The visual style was the very first thing we decided to achieve for this project — a cubic placement of projection screens with point cloud people imprisoned. The project concept was a dark-toned "Prison Cube" where the user is a god-like figure controlling the old users, which turned out very difficult to deliver.

The idea of the placement didn't change much. The top two are of the Client side and the bottom one is of the Server side as we consider it in this project. As we went on developing visuals for the point cloud, we found that a club-like vibe was what we could deliver and we really enjoyed it. That was when we started considering turning it into a "Disco Cube" as it turns out to be in the end.

Recording the point cloud (Server Side)

We strongly feel that the recording of the point cloud data is the fundamental function we need for our project. We used the Java JSON Library to store the vertices of every frame in a JSON file. The range of the XYZ value is also recorded to map the reading value into a proper range.

To read the JSON file, we created a JSONPointCloud class to do the job. The point cloud particle system was inherited from the previous assignment.

Animating the point cloud data (Client Side)
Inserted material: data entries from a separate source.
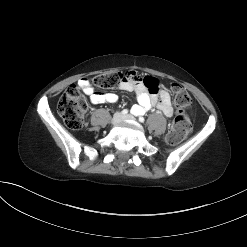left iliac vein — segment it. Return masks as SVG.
Wrapping results in <instances>:
<instances>
[{
    "label": "left iliac vein",
    "instance_id": "left-iliac-vein-1",
    "mask_svg": "<svg viewBox=\"0 0 247 247\" xmlns=\"http://www.w3.org/2000/svg\"><path fill=\"white\" fill-rule=\"evenodd\" d=\"M123 119L124 120H134L135 118L131 114H128V115L123 116Z\"/></svg>",
    "mask_w": 247,
    "mask_h": 247
}]
</instances>
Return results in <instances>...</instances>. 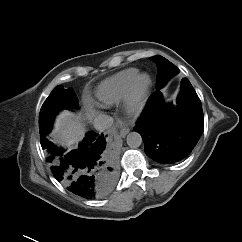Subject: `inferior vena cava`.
<instances>
[{"label":"inferior vena cava","instance_id":"inferior-vena-cava-1","mask_svg":"<svg viewBox=\"0 0 242 242\" xmlns=\"http://www.w3.org/2000/svg\"><path fill=\"white\" fill-rule=\"evenodd\" d=\"M113 124V118L106 114H99L93 121L96 130L104 131L110 128Z\"/></svg>","mask_w":242,"mask_h":242}]
</instances>
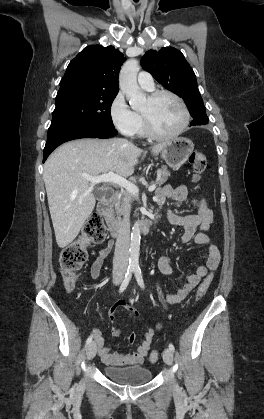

By animating, it doesn't just mean to play them back — it means to make them respond to certain trigger with a specific animation. The Animator class we created handle triggers, store the array of every keyframe and calculate the animated value of the next frame smoothly by using lerp().

De-noising skeleton tracking and tracking certain gestures (Server Side)

We found that when there are multiple people in the frame, it is hard to locate one person that is really interacting with the experience. Our de-noising logic is to detect the longest spine length in the frame and set that as the default player. Moreover, to filter people in the far back, we also set a threshold to let the algorithm ignore people with relatively short spines in the frame. Finally, we also consider the scenario where the user is playing while his/her friend is watching from the same distance, which makes their spines similar in length. To conquer this, we make comparisons for all the spines in a flexible range around the threshold and pick the one that is most in the center as the default one.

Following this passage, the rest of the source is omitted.